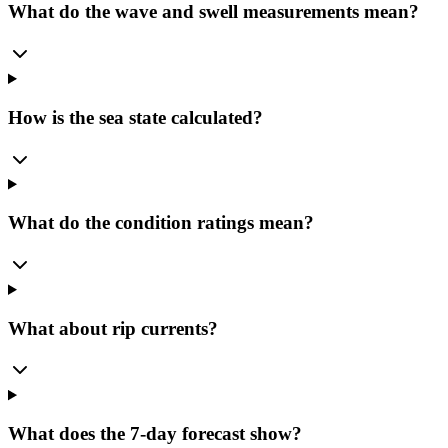
What do the wave and swell measurements mean?
How is the sea state calculated?
What do the condition ratings mean?
What about rip currents?
What does the 7-day forecast show?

* _Required work_
Write out every record above exactly as it stands, but leave out the pictures.

* _Result_
What do the wave and swell measurements mean?
How is the sea state calculated?
What do the condition ratings mean?
What about rip currents?
What does the 7-day forecast show?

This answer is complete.